Return the data below unaltered, but strip out the pictures.

*** INFORMATION SHOWN

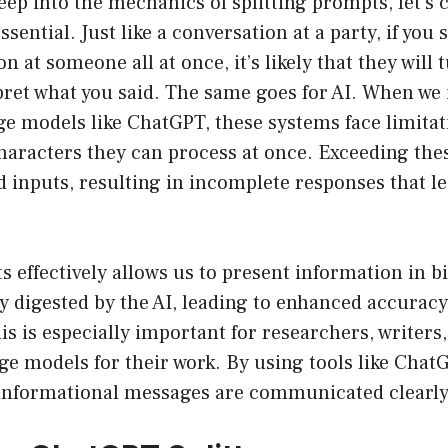
eep into the mechanics of splitting prompts, let’s
essential. Just like a conversation at a party, if you
n at someone all at once, it’s likely that they will 
pret what you said. The same goes for AI. When we
ge models like ChatGPT, these systems face limita
aracters they can process at once. Exceeding thes
d inputs, resulting in incomplete responses that l
s effectively allows us to present information in bi
ly digested by the AI, leading to enhanced accura
is is especially important for researchers, writer
ge models for their work. By using tools like ChatG
informational messages are communicated clearly a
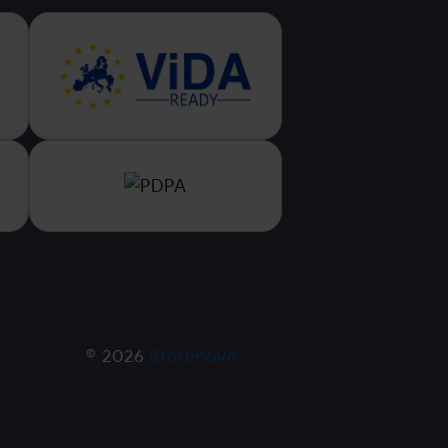
© 2026
Storecove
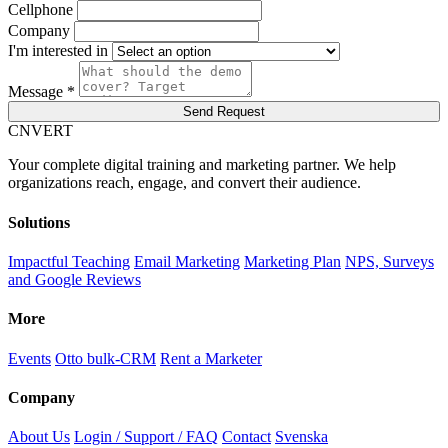
Cellphone
Company
I'm interested in
Message *
Send Request
C
NVERT
Your complete digital training and marketing partner. We help
organizations reach, engage, and convert their audience.
Solutions
Impactful Teaching
Email Marketing
Marketing Plan
NPS, Surveys
and Google Reviews
More
Events
Otto bulk-CRM
Rent a Marketer
Company
About Us
Login / Support / FAQ
Contact
Svenska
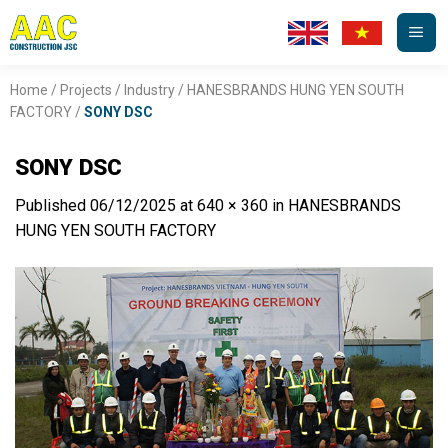
Skip
to
content
Home
/
Projects
/
Industry
/
HANESBRANDS HUNG YEN SOUTH
FACTORY
/
SONY DSC
SONY DSC
Published
06/12/2025
at
640 × 360
in
HANESBRANDS
HUNG YEN SOUTH FACTORY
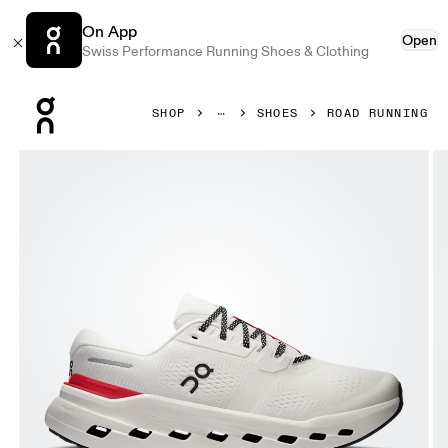
On App
Open
Swiss Performance Running Shoes & Clothing
Press Escape to close navigation
SHOP
SHOES
ROAD RUNNING
Product gallery item 1 out of 6 On Cloudrunner 3 Ivory & 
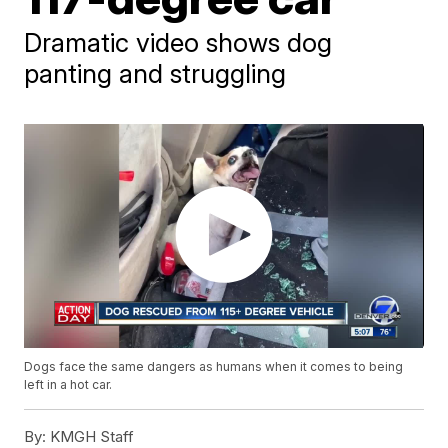
Dramatic video shows dog
panting and struggling
Dogs face the same dangers as humans when it comes to being
left in a hot car.
By:
KMGH Staff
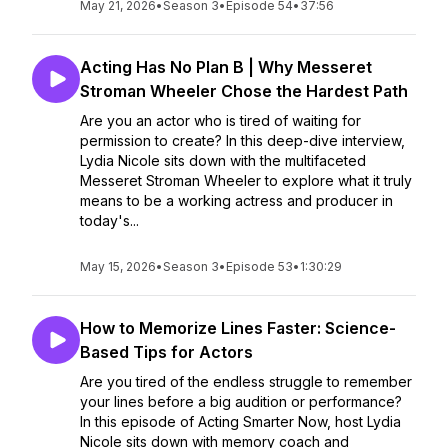
May 21, 2026
•
Season 3
•
Episode 54
•
37:56
Acting Has No Plan B | Why Messeret
Stroman Wheeler Chose the Hardest Path
Are you an actor who is tired of waiting for
permission to create? In this deep-dive interview,
Lydia Nicole sits down with the multifaceted
Messeret Stroman Wheeler to explore what it truly
means to be a working actress and producer in
today's...
May 15, 2026
•
Season 3
•
Episode 53
•
1:30:29
How to Memorize Lines Faster: Science-
Based Tips for Actors
Are you tired of the endless struggle to remember
your lines before a big audition or performance?
In this episode of Acting Smarter Now, host Lydia
Nicole sits down with memory coach and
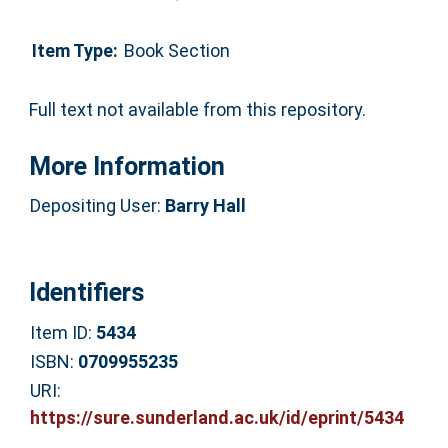
Item Type:
Book Section
Full text not available from this repository.
More Information
Depositing User:
Barry Hall
Identifiers
Item ID:
5434
ISBN:
0709955235
URI:
https://sure.sunderland.ac.uk/id/eprint/5434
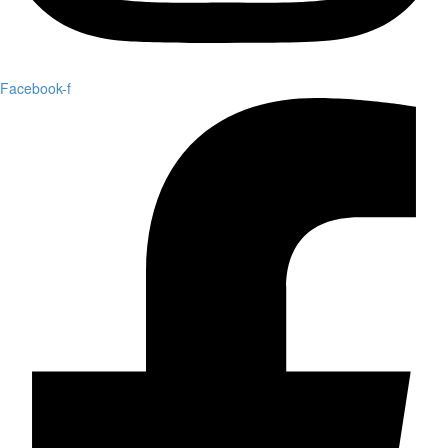
Facebook-f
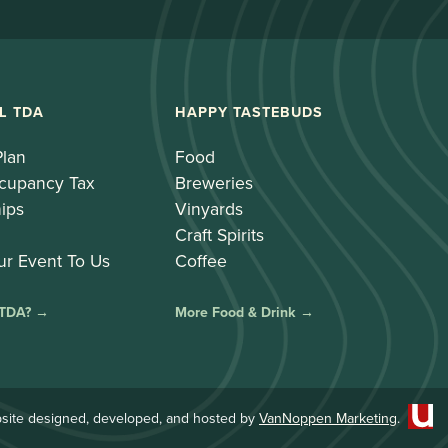
L TDA
HAPPY TASTEBUDS
Plan
Food
cupancy Tax
Breweries
ips
Vinyards
Craft Spirits
ur Event To Us
Coffee
 TDA? →
More Food & Drink →
site designed, developed, and hosted by
VanNoppen Marketing
.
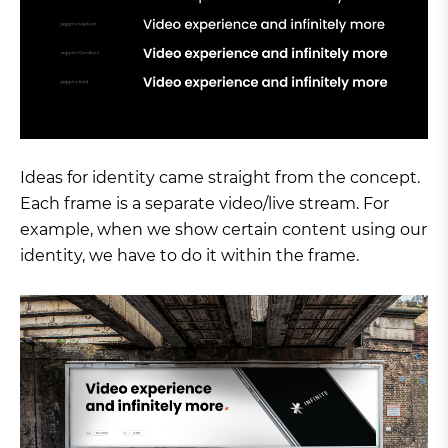
Ideas for identity came straight from the concept.
Each frame is a separate video/live stream. For
example, when we show certain content using our
identity, we have to do it within the frame.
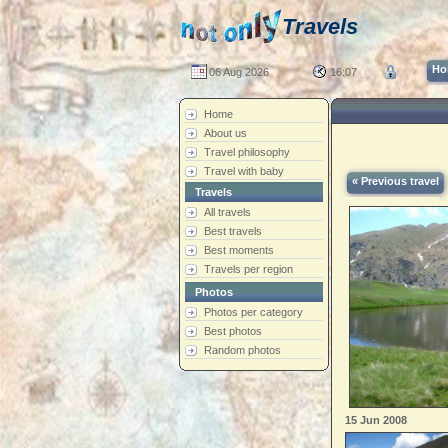
Travels
Ho
06 Aug 2026
16:07
Home
About us
Travel philosophy
Travel with baby
« Previous travel
Travels
All travels
Best travels
Best moments
Travels per region
Photos
Photos per category
Best photos
Random photos
15 Jun 2008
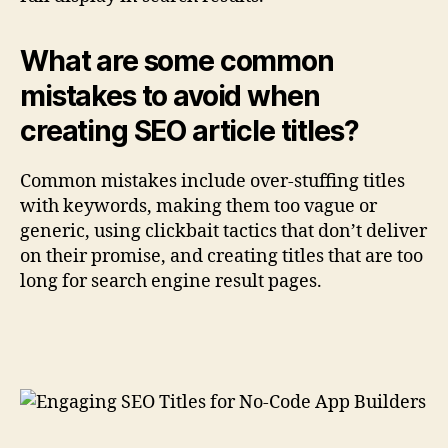
What are some common
mistakes to avoid when
creating SEO article titles?
Common mistakes include over-stuffing titles
with keywords, making them too vague or
generic, using clickbait tactics that don’t deliver
on their promise, and creating titles that are too
long for search engine result pages.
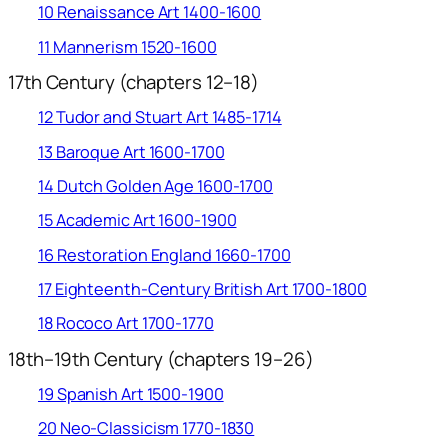
10 Renaissance Art 1400-1600
11 Mannerism 1520-1600
17th Century (chapters 12–18)
12 Tudor and Stuart Art 1485-1714
13 Baroque Art 1600-1700
14 Dutch Golden Age 1600-1700
15 Academic Art 1600-1900
16 Restoration England 1660-1700
17 Eighteenth-Century British Art 1700-1800
18 Rococo Art 1700-1770
18th–19th Century (chapters 19–26)
19 Spanish Art 1500-1900
20 Neo-Classicism 1770-1830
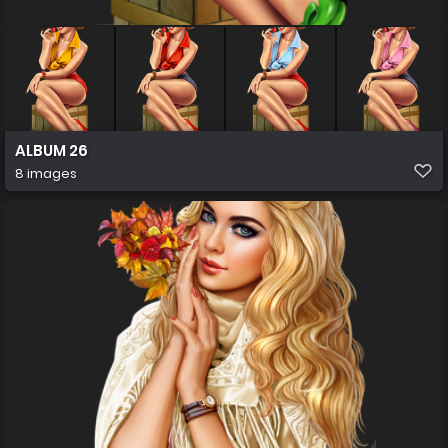
ALBUM 26
8 images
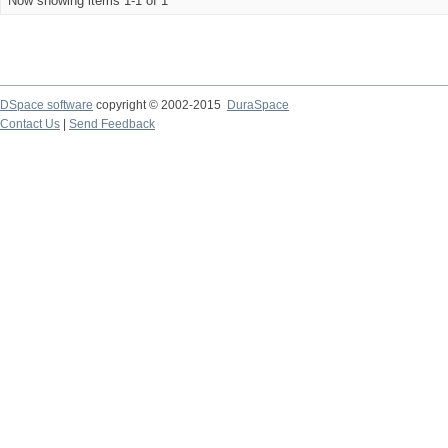
Now showing items 1-1 of 1
DSpace software
copyright © 2002-2015
DuraSpace
Contact Us
|
Send Feedback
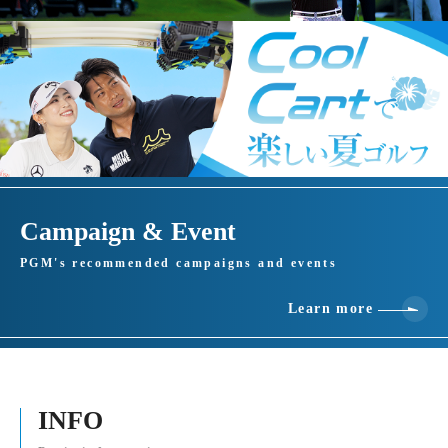
Campaign & Event
PGM's recommended campaigns and events
Learn more
INFO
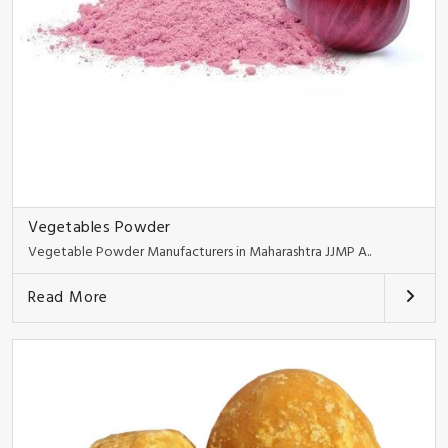
Vegetables Powder
Vegetable Powder Manufacturers in Maharashtra JJMP A..
Read More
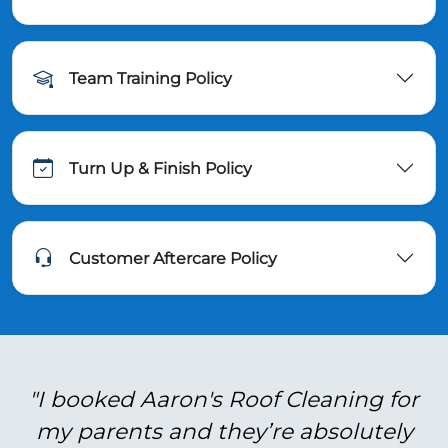
Team Training Policy
Turn Up & Finish Policy
Customer Aftercare Policy
"I booked Aaron's Roof Cleaning for
my parents and they’re absolutely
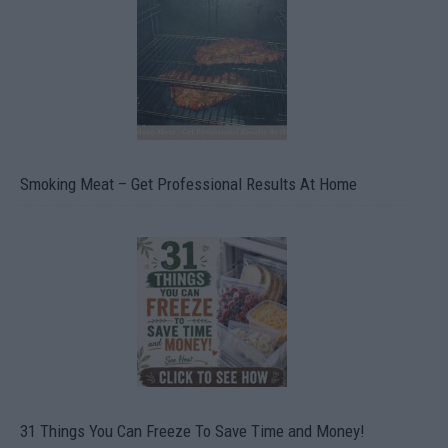
Smoking Meat – Get Professional Results At Home
31 Things You Can Freeze To Save Time and Money!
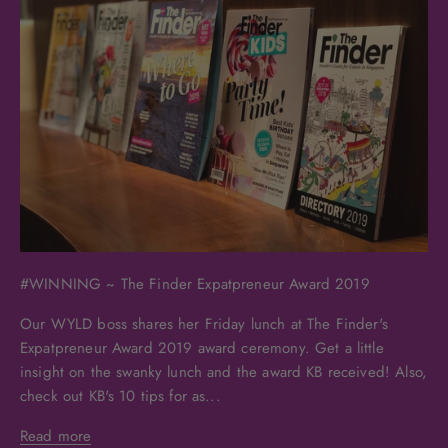
#WINNING ~ The Finder Expatpreneur Award 2019
Our WYLD boss shares her Friday lunch at The Finder's
Expatpreneur Award 2019 award ceremony. Get a little
insight on the swanky lunch and the award KB received! Also,
check out KB's 10 tips for as...
Read more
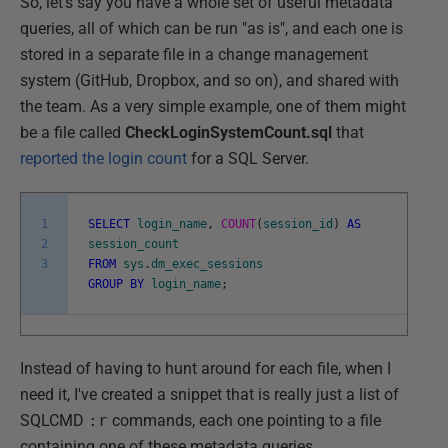
So, let's say you have a whole set of useful metadata
queries, all of which can be run "as is", and each one is
stored in a separate file in a change management
system (GitHub, Dropbox, and so on), and shared with
the team. As a very simple example, one of them might
be a file called
CheckLoginSystemCount.sql
that
reported the login count
for a SQL Server.
1
SELECT
login_name
,
COUNT
(
session_id
)
AS
2
session_count
3
FROM
sys
.
dm_exec_sessions
GROUP
BY
login_name
;
Instead of having to hunt around for each file, when I
need it, I've created a snippet that is really just a list of
SQLCMD
:r
commands, each one pointing to a file
containing one of these metadata queries.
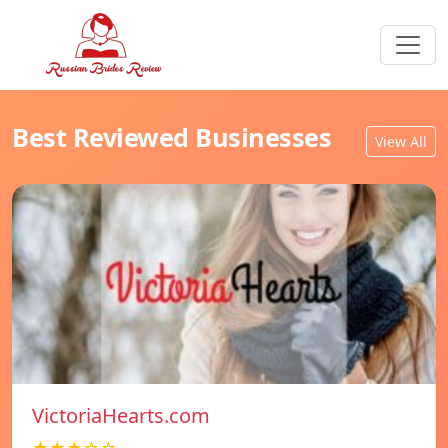
Best Reviewed Businesses
View All
VictoriaHearts.com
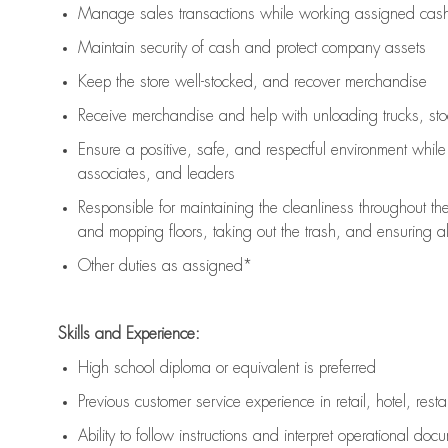
Manage sales transactions while working assigned cash 
Maintain security of cash and protect company assets
Keep the store well-stocked, and
recover merchandise
Receive merchandise and help with unloading trucks, st
Ensure a positive, safe, and respectful environment whil
associates, and leaders
Responsible for
maintaining
the cleanliness throughout th
and mopping floors, taking out the trash, and ensuring 
Other duties as assigned*
Skills and Experience:
High school diploma or equivalent is preferred
Previous
customer service experience in retail, hotel, rest
Ability to follow instructions and
interpret operational doc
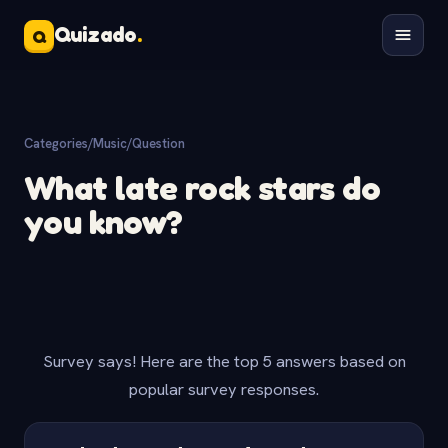
Quizado
.
Q
Categories
/
Music
/
Question
What late rock stars do
you know?
Survey says! Here are the top 5 answers based on
popular survey responses.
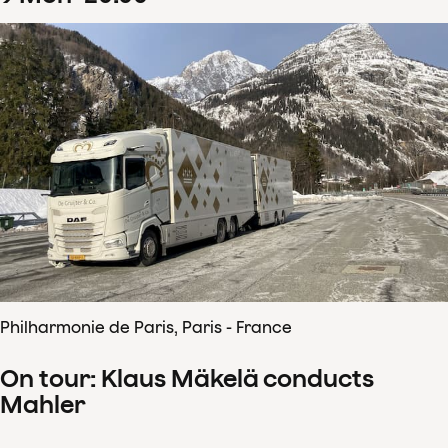
Philharmonie de Paris, Paris - France
On tour: Klaus Mäkelä conducts
Mahler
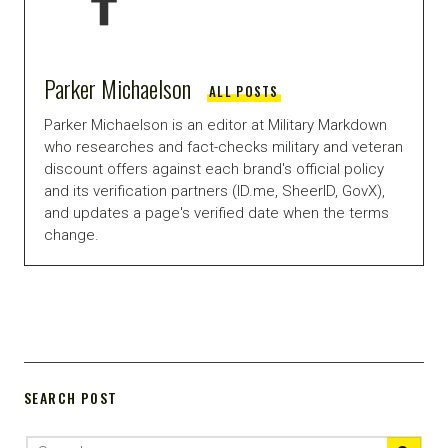
Parker Michaelson
ALL POSTS
Parker Michaelson is an editor at Military Markdown
who researches and fact-checks military and veteran
discount offers against each brand's official policy
and its verification partners (ID.me, SheerID, GovX),
and updates a page's verified date when the terms
change.
SEARCH POST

******

▸ TASK SOLUTION:
eep into the mechanics of splitting prompts, let’s
essential. Just like a conversation at a party, if you
n at someone all at once, it’s likely that they will 
pret what you said. The same goes for AI. When we
ge models like ChatGPT, these systems face limita
aracters they can process at once. Exceeding thes
d inputs, resulting in incomplete responses that l
s effectively allows us to present information in bi
ly digested by the AI, leading to enhanced accura
is is especially important for researchers, writer
ge models for their work. By using tools like ChatG
informational messages are communicated clearly a
© 2026
Storecove
Cellphone
Company
I'm interested in
Message *
Send Request
C
NVERT
Your complete digital training and marketing partner. We help
organizations reach, engage, and convert their audience.
Solutions
Impactful Teaching
Email Marketing
Marketing Plan
NPS, Surveys
and Google Reviews
More
Events
Otto bulk-CRM
Rent a Marketer
Company
About Us
Login / Support / FAQ
Contact
Svenska
Skip
to
content
Home
/
Projects
/
Industry
/
HANESBRANDS HUNG YEN SOUTH
FACTORY
/
SONY DSC
SONY DSC
Published
06/12/2025
at
640 × 360
in
HANESBRANDS
HUNG YEN SOUTH FACTORY
On App
Open
Swiss Performance Running Shoes & Clothing
Press Escape to close navigation
SHOP
SHOES
ROAD RUNNING
Product gallery item 1 out of 6 On Cloudrunner 3 Ivory & 
Dramatic video shows dog
panting and struggling
Dogs face the same dangers as humans when it comes to being
left in a hot car.
By:
KMGH Staff
May 21, 2026
•
Season 3
•
Episode 54
•
37:56
Acting Has No Plan B | Why Messeret
Stroman Wheeler Chose the Hardest Path
Are you an actor who is tired of waiting for
permission to create? In this deep-dive interview,
Lydia Nicole sits down with the multifaceted
Messeret Stroman Wheeler to explore what it truly
means to be a working actress and producer in
today's...
May 15, 2026
•
Season 3
•
Episode 53
•
1:30:29
How to Memorize Lines Faster: Science-
Based Tips for Actors
Are you tired of the endless struggle to remember
your lines before a big audition or performance?
In this episode of Acting Smarter Now, host Lydia
Nicole sits down with memory coach and
Item Type:
Book Section
Full text not available from this repository.
More Information
Depositing User:
Barry Hall
Identifiers
Item ID:
5434
ISBN:
0709955235
URI:
https://sure.sunderland.ac.uk/id/eprint/5434
Facebook-f
L TDA
HAPPY TASTEBUDS
Plan
Food
cupancy Tax
Breweries
ips
Vinyards
Craft Spirits
ur Event To Us
Coffee
 TDA? →
More Food & Drink →
site designed, developed, and hosted by
VanNoppen Marketing
.
Ideas for identity came straight from the concept.
Each frame is a separate video/live stream. For
example, when we show certain content using our
identity, we have to do it within the frame.
Travels
Ho
06 Aug 2026
16:07
Home
About us
Travel philosophy
Travel with baby
« Previous travel
Travels
All travels
Best travels
Best moments
Travels per region
Photos
Photos per category
Best photos
Random photos
15 Jun 2008
What are some common
mistakes to avoid when
creating SEO article titles?
Common mistakes include over-stuffing titles
with keywords, making them too vague or
generic, using clickbait tactics that don’t deliver
on their promise, and creating titles that are too
long for search engine result pages.
10 Renaissance Art 1400-1600
11 Mannerism 1520-1600
17th Century (chapters 12–18)
12 Tudor and Stuart Art 1485-1714
13 Baroque Art 1600-1700
14 Dutch Golden Age 1600-1700
15 Academic Art 1600-1900
16 Restoration England 1660-1700
17 Eighteenth-Century British Art 1700-1800
18 Rococo Art 1700-1770
18th–19th Century (chapters 19–26)
19 Spanish Art 1500-1900
20 Neo-Classicism 1770-1830
ALBUM 26
8 images
Now showing items 1-1 of 1
DSpace software
copyright © 2002-2015
DuraSpace
Contact Us
|
Send Feedback
Campaign & Event
PGM's recommended campaigns and events
Learn more
INFO
Vegetables Powder
Vegetable Powder Manufacturers in Maharashtra JJMP A..
Read More
Team Training Policy
Turn Up & Finish Policy
Customer Aftercare Policy
"I booked Aaron's Roof Cleaning for
my parents and they’re absolutely
Smoking Meat – Get Professional Results At Home
31 Things You Can Freeze To Save Time and Money!
#WINNING ~ The Finder Expatpreneur Award 2019
Our WYLD boss shares her Friday lunch at The Finder's
Expatpreneur Award 2019 award ceremony. Get a little
insight on the swanky lunch and the award KB received! Also,
check out KB's 10 tips for as...
Read more
So, let's say you have a whole set of useful metadata
queries, all of which can be run "as is", and each one is
stored in a separate file in a change management
system (GitHub, Dropbox, and so on), and shared with
the team. As a very simple example, one of them might
be a file called
CheckLoginSystemCount.sql
that
reported the login count
for a SQL Server.
1
SELECT
login_name
,
COUNT
(
session_id
)
AS
2
session_count
3
FROM
sys
.
dm_exec_sessions
GROUP
BY
login_name
;
Instead of having to hunt around for each file, when I
need it, I've created a snippet that is really just a list of
SQLCMD
:r
commands, each one pointing to a file
containing one of these metadata queries.
Best Reviewed Businesses
View All
VictoriaHearts.com
Manage sales transactions while working assigned cash 
Maintain security of cash and protect company assets
Keep the store well-stocked, and
recover merchandise
Receive merchandise and help with unloading trucks, st
Ensure a positive, safe, and respectful environment whil
associates, and leaders
Responsible for
maintaining
the cleanliness throughout th
and mopping floors, taking out the trash, and ensuring 
Other duties as assigned*
Skills and Experience:
High school diploma or equivalent is preferred
Previous
customer service experience in retail, hotel, rest
Ability to follow instructions and
interpret operational doc
Quizado
.
Q
Categories
/
Music
/
Question
What late rock stars do
you know?
Survey says! Here are the top 5 answers based on
popular survey responses.
Philharmonie de Paris, Paris - France
On tour: Klaus Mäkelä conducts
Mahler
Parker Michaelson
ALL POSTS
Parker Michaelson is an editor at Military Markdown
who researches and fact-checks military and veteran
discount offers against each brand's official policy
and its verification partners (ID.me, SheerID, GovX),
and updates a page's verified date when the terms
change.
SEARCH POST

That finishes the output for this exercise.